BACKGROUND AND AIMS: Evidence suggests obesity-related inflammation alters iron metabolism potentially increasing the risk of iron deficiency. This cross-sectional study aimed to investigate iron, hepcidin and inflammatory status in young, healthy overweight and obese women. METHODS: 114 young (18-25 years), healthy comorbidity-free women with a body mass index (BMI) ≥27.5 kg/m(2) were recruited. Biochemical data were analysed using mean ± standard deviation or median (interquartile range) and multivariate modelling. Biochemical markers were also stratified according to varying degrees of overweight and obesity. RESULTS: Anaemia (haemoglobin <120 g/l) and iron deficiency (serum ferritin <15.0 µg/l) were prevalent in 10% and 17% of participants respectively. Mean/median soluble transferrin receptor was 1.61±0.44 mg/l; hepcidin 6.40 (7.85) ng/ml and C-reactive protein (CRP) 3.58 (5.81) mg/l. Multivariate modelling showed that BMI was a significant predictor of serum iron (coefficient = -0.379; standard error = 0.139; p = 0.008), transferrin saturation (coefficient = -0.588; standard error = 0.222; p = 0.009) and CRP (coefficient = 0.127; standard error = 0.024; p<0.001). Stratification of participants according to BMI showed those with ≥35.0 kg/m(2) had significantly higher CRP (p<0.001) than those in lower BMI categories.
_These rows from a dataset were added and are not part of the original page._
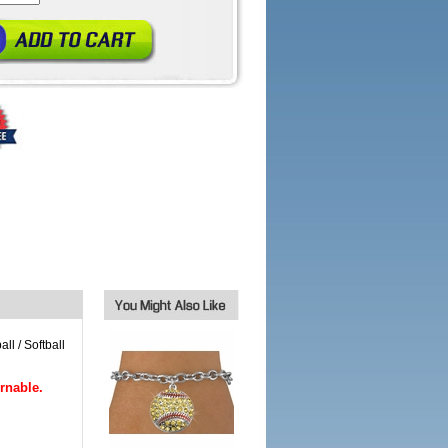
ll / Softball
rnable.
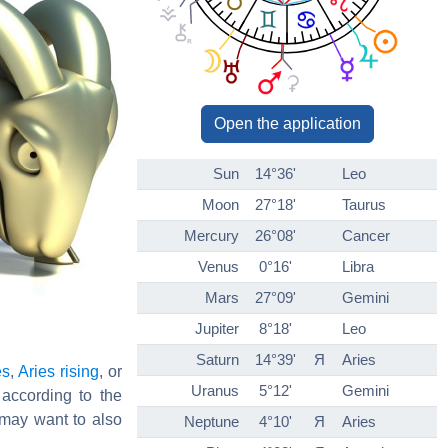
Open the application
Sun
14°36'
Leo
Moon
27°18'
Taurus
Mercury
26°08'
Cancer
Venus
0°16'
Libra
Mars
27°09'
Gemini
Jupiter
8°18'
Leo
Saturn
14°39'
Я
Aries
es
,
Aries rising
, or
Uranus
5°12'
Gemini
 according to the
may want to also
Neptune
4°10'
Я
Aries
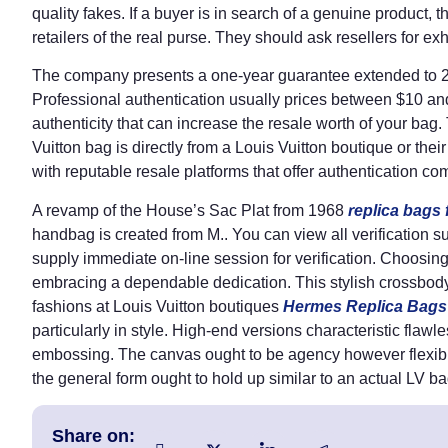
quality fakes. If a buyer is in search of a genuine product,
retailers of the real purse. They should ask resellers for exh
The company presents a one-year guarantee extended to 2 y
Professional authentication usually prices between $10 and 
authenticity that can increase the resale worth of your ba
Vuitton bag is directly from a Louis Vuitton boutique or the
with reputable resale platforms that offer authentication c
A revamp of the House’s Sac Plat from 1968
replica bags
handbag is created from M.. You can view all verification s
supply immediate on-line session for verification. Choosin
embracing a dependable dedication. This stylish crossbody b
fashions at Louis Vuitton boutiques
Hermes Replica Bags
particularly in style. High-end versions characteristic flawle
embossing. The canvas ought to be agency however flexi
the general form ought to hold up similar to an actual LV ba
Share on:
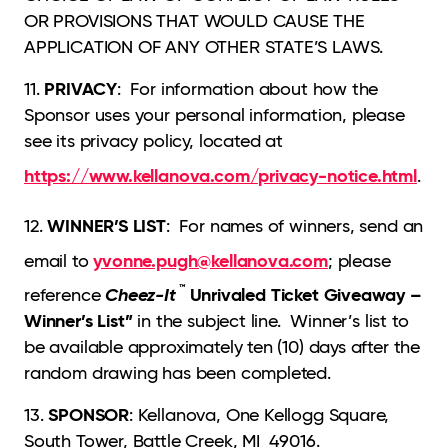
OR PROVISIONS THAT WOULD CAUSE THE
APPLICATION OF ANY OTHER STATE’S LAWS.
PRIVACY
11.
: For information about how the
Sponsor uses your personal information, please
see its privacy policy, located at
https://www.kellanova.com/privacy-notice.html
.
WINNER’S LIST
12.
: For names of winners, send an
yvonne.pugh@kellanova.com
email to
; please
™
Cheez-It
Unrivaled Ticket Giveaway –
reference
Winner’s List”
in the subject line. Winner’s list to
be available approximately ten (10) days after the
random drawing has been completed.
SPONSOR
13.
: Kellanova, One Kellogg Square,
South Tower, Battle Creek, MI 49016.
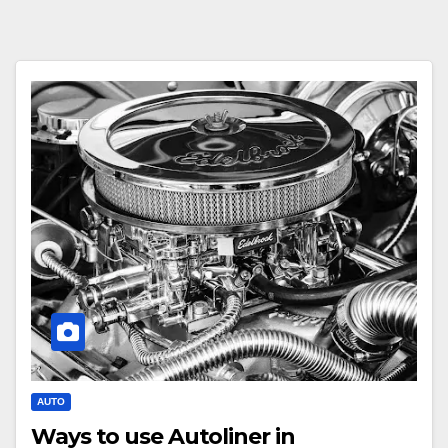
AUTO
Ways to use Autoliner in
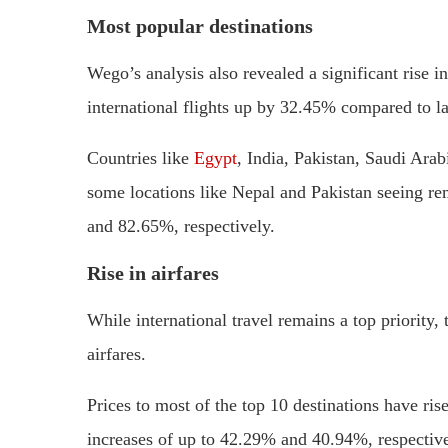
Most popular destinations
Wego’s analysis also revealed a significant rise i
international flights up by 32.45% compared to la
Countries like
Egypt
, India, Pakistan, Saudi Arab
some locations like Nepal and Pakistan seeing r
and 82.65%, respectively.
Rise in airfares
While international travel remains a top priority
airfares.
Prices to most of the top 10 destinations have ri
increases of up to 42.29% and 40.94%, respective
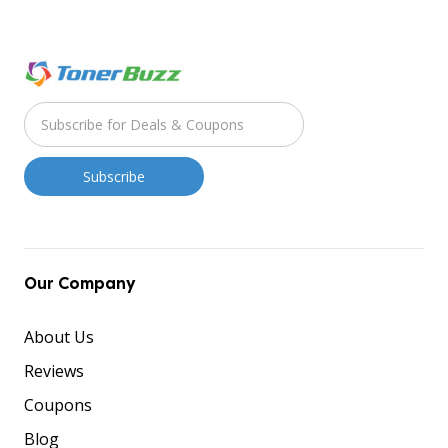
Our Company
About Us
Reviews
Coupons
Blog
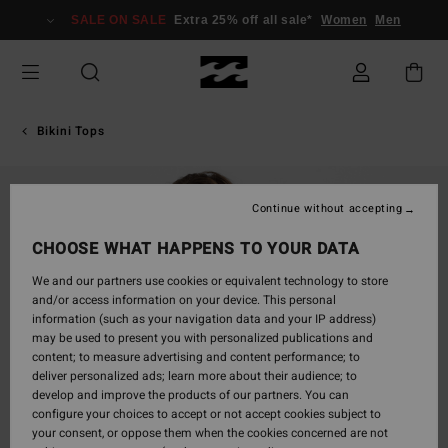
Skip
SALE ON SALE
Extra 25% off all sale*
Women
Men
to
Product
Information
Bikini Tops
Continue without accepting
CHOOSE WHAT HAPPENS TO YOUR DATA
We and our partners use cookies or equivalent technology to store
and/or access information on your device. This personal
information (such as your navigation data and your IP address)
may be used to present you with personalized publications and
content; to measure advertising and content performance; to
deliver personalized ads; learn more about their audience; to
develop and improve the products of our partners. You can
configure your choices to accept or not accept cookies subject to
your consent, or oppose them when the cookies concerned are not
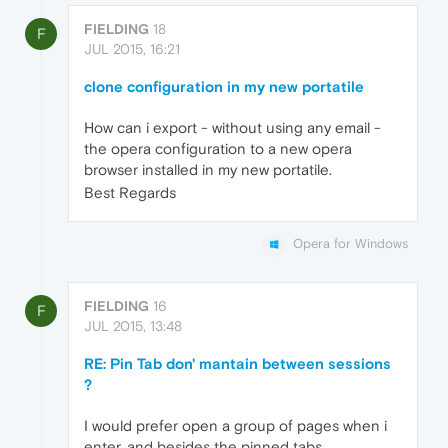
FIELDING
18
F
JUL 2015, 16:21
clone configuration in my new portatile
How can i export - without using any email -
the opera configuration to a new opera
browser installed in my new portatile.
Best Regards
Opera for Windows
FIELDING
16
F
JUL 2015, 13:48
RE: Pin Tab don' mantain between sessions
?
I would prefer open a group of pages when i
enter, and besides the pinned tabs.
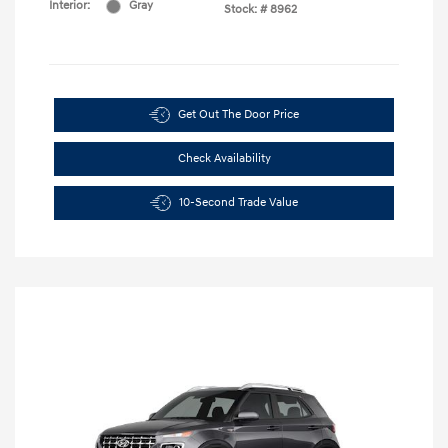
Interior:
Gray
Stock: #
8962
Get Out The Door Price
Check Availability
10-Second Trade Value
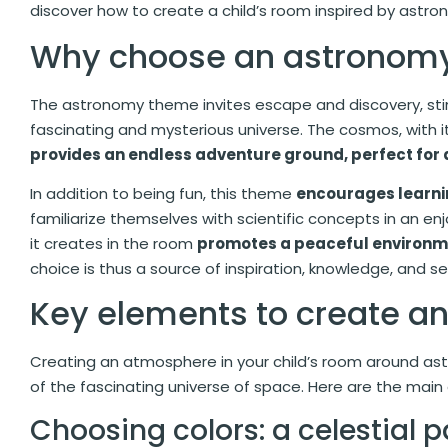
discover how to create a child’s room inspired by astron
Why choose an astronom
The astronomy theme invites escape and discovery, stim
fascinating and mysterious universe. The cosmos, with its
provides an endless adventure ground, perfect for 
In addition to being fun, this theme
encourages learni
familiarize themselves with scientific concepts in an e
it creates in the room
promotes a peaceful environ
choice is thus a source of inspiration, knowledge, and se
Key elements to create 
Creating an atmosphere in your child’s room around as
of the fascinating universe of space. Here are the main
Choosing colors: a celestial p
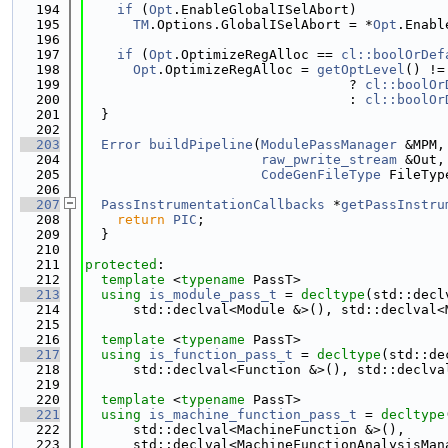
  194
if
 (
Opt
.EnableGlobalISelAbort)
  195
TM
.Options.GlobalISelAbort = *
Opt
.Enabl
  196
  197
if
 (
Opt
.OptimizeRegAlloc == 
cl::boolOrDef
  198
Opt
.OptimizeRegAlloc = 
getOptLevel
() !=
  199
                                 ? 
cl::boolOr
  200
                                 : 
cl::boolOr
  201
  }
  202
  203
Error
buildPipeline
(
ModulePassManager
 &MPM,
  204
raw_pwrite_stream
 &Out,
  205
CodeGenFileType
 FileTyp
  206
  207
PassInstrumentationCallbacks
 *
getPassInstru
  208
return
PIC
;
  209
  }
  210
  211
protected
:
  212
template
 <
typename
 PassT>
  213
using 
is_module_pass_t
 = 
decltype
(std::decl
  214
      std::declval<Module &>(), std::declval<
  215
  216
template
 <
typename
 PassT>
  217
using 
is_function_pass_t
 = 
decltype
(std::de
  218
      std::declval<Function &>(), std::declva
  219
  220
template
 <
typename
 PassT>
  221
using 
is_machine_function_pass_t
 = 
decltype
  222
      std::declval<MachineFunction &>(),
  223
      std::declval<MachineFunctionAnalysisMan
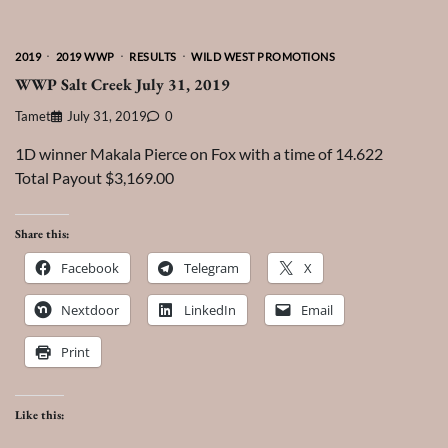
2019
2019 WWP
RESULTS
WILD WEST PROMOTIONS
WWP Salt Creek July 31, 2019
Tamet
July 31, 2019
0
1D winner Makala Pierce on Fox with a time of 14.622
Total Payout $3,169.00
Share this:
Facebook
Telegram
X
Nextdoor
LinkedIn
Email
Print
Like this:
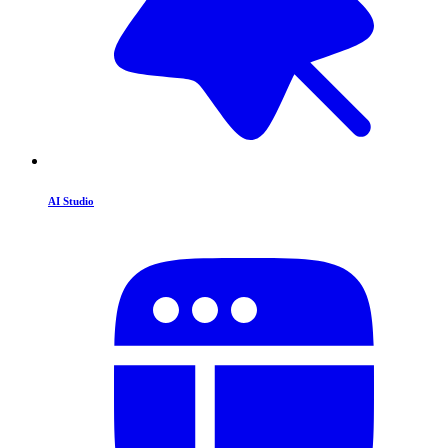
AI Studio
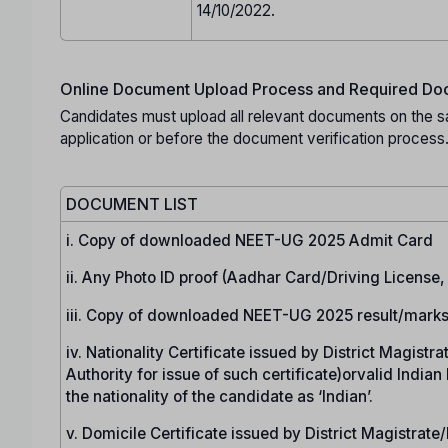
14/10/2022.
Online Document Upload Process and Required Doc
Candidates must upload all relevant documents on the s
application or before the document verification process
DOCUMENT LIST
i. Copy of downloaded NEET-UG 2025 Admit Card
ii. Any Photo ID proof (Aadhar Card/Driving License
iii. Copy of downloaded NEET-UG 2025 result/marks
iv. Nationality Certificate issued by District Magist
Authority for issue of such certificate)orvalid India
the nationality of the candidate as ‘Indian’.
v. Domicile Certificate issued by District Magistrat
CONCLUSIONS: Increasing obesity was associated with minor disturbances in iron metabolism. However, overall outcomes indicated simple iron deficiency (hypoferritinaemia) was the primary iron-related abnormality with no apparent contribution of inflammation or hepcidin, even in those with BMI >35.0 kg/m(2). This indicates that obesity alone may not be sufficient to induce clinically significant disturbances to iron metabolism as previously described. This may be attributed to the lack of comorbidity in this cohort.